Question 3 : La division générale a-t-elle tenu compte de la régularité de la capacité de travail de la requérante?

[17] De plus, un requérant doit être régulièrement incapable de détenir une occupation véritablement rémunératrice afin d’être invalide au sens du RPC.Note de bas de page 13 Chacun des mots utilisés dans cette définition doit avoir un sens. La requérante soutient que la division générale a erré parce qu’elle n’aurait pas tenu compte de la régularité de son état. Pour appuyer cette prétention, elle se fonde sur son témoignage voulant qu’elle ne pouvait pas s’engager à respecter un horaire de travail. Par contre, la division générale a tenu compte de cette question. Elle a admis que la requérante ne pouvait pas faire un usage répété et régulier de ses mains,Note de bas de page 14 mais qu’elle n’avait aucune autre restriction physique. Elle a considéré le fait que la requérante avait essayé, sans succès, d’occuper des emplois exigeants d’un point de vue physique et qu’elle aimerait travailler dans le domaine des soins aux personnes âgées. Sur ce fondement, la division générale a conclu que, même si la requérante avait des limitations physiques, [traduction] « ces limitations ne la rendaient pas régulièrement incapable de détenir une occupation véritablement rémunératrice à l’échéance de sa PMANote de bas de page 15. »

[18] L’appel ne peut pas être accueilli sur ce fondement.

Question 4 : La division générale s’est-elle fondée à tort sur la décision Kiraly c Canada?

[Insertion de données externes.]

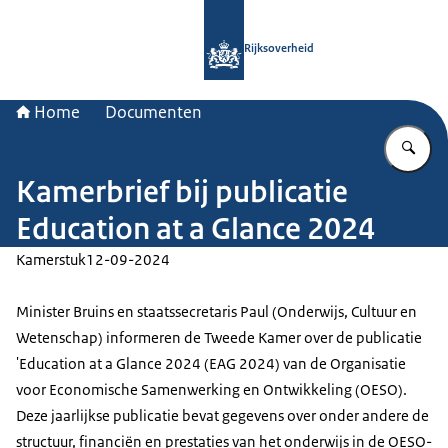
Naar de homepage van Rijksoverheid
Rijksoverheid
Home
Documenten
Vu
Kamerbrief bij publicatie
Education at a Glance 2024
Kamerstuk
12-09-2024
Minister Bruins en staatssecretaris Paul (Onderwijs, Cultuur en
Wetenschap) informeren de Tweede Kamer over de publicatie
'Education at a Glance 2024 (EAG 2024) van de Organisatie
voor Economische Samenwerking en Ontwikkeling (OESO).
Deze jaarlijkse publicatie bevat gegevens over onder andere de
structuur, financiën en prestaties van het onderwijs in de OESO-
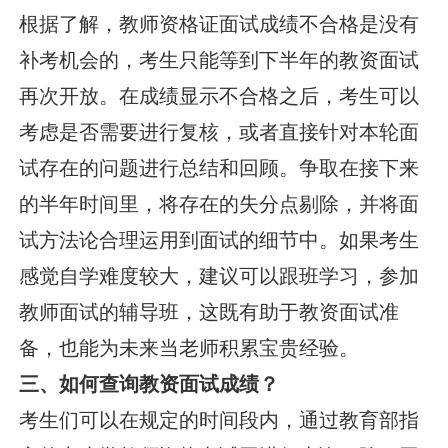
根据了解，教师资格证面试成绩不合格是没有
补考机会的，考生只能等到下半年的教资面试
再次开放。在成绩显示不合格之后，考生可以
考虑是否需要进行复核，或者直接针对本轮面
试存在的问题进行总结和回顾。争取在接下来
的半年时间里，将存在的失分点剔除，并将面
试方法论合理运用到面试的细节中。如果考生
感觉自学难度较大，建议可以跟班学习，参加
教师面试的辅导班，这既有助于教资面试准
备，也能为未来当老师积累宝贵经验。
三、如何查询教资面试成绩？
考生们可以在规定的时间段内，通过教育部指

[19] Avec sa décision dans Kiraly, la Cour d’appel fédérale nous enseigne qu’une requérante qui ne pouvait faire un usage répété de ses mains n’était pas invalide, en partie parce qu’elle n’avait pas essayé de trouver un emploi adapté à ses limitations physiques. La requérante soutient que la division générale a eu tort de se fonder sur cette décision pour conclure qu’elle n’était pas invalide malgré le fait qu’elle avait essayé, sans succès, d’occuper un emploi convenant à ses limitations physiques. Il est cependant clair, lorsqu’on lit la décision dans son ensemble, que la division générale s’est fondée sur Kiraly au regard du principe selon lequel un requérant incapable de faire un usage répétitif de ses deux mains peut malgré tout avoir conservé une certaine capacité de travail. Cela est vrai. L’appel ne peut être accueilli sur le fondement que la division générale se soit fondée à tort sur cette décision.

Conclusion

[20] Comme la division générale a commis une erreur de droit, la division d’appel doit intervenir.

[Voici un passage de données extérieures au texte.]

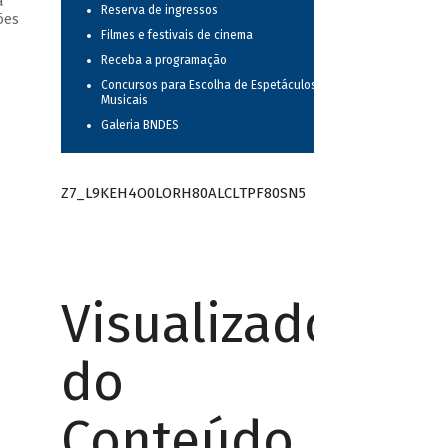
a
Reserva de ingressos
ões
Filmes e festivais de cinema
Receba a programação
Concursos para Escolha de Espetáculos
Musicais
Galeria BNDES
Z7_L9KEH4O0LORH80ALCLTPF80SN5
Visualizador
/
do
Conteúdo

[21] La Loi énonce les recours dont dispose la division d’appel, qui comprennent de renvoyer l’affaire à la division générale pour réexamen, de rendre la décision que la division générale aurait dû rendre, et de confirmer la décision de la division générale.Note de bas de page 16 Le ministre concède que la division générale a commis une erreur de droit en négligeant de considérer les problèmes de santé mentale de la requérante, et soutient que l’appel devrait être renvoyé à la division générale à des fins de réexamen. De son côté, la requérante soutient que je devrais rendre la décision que la division générale aurait dû rendre.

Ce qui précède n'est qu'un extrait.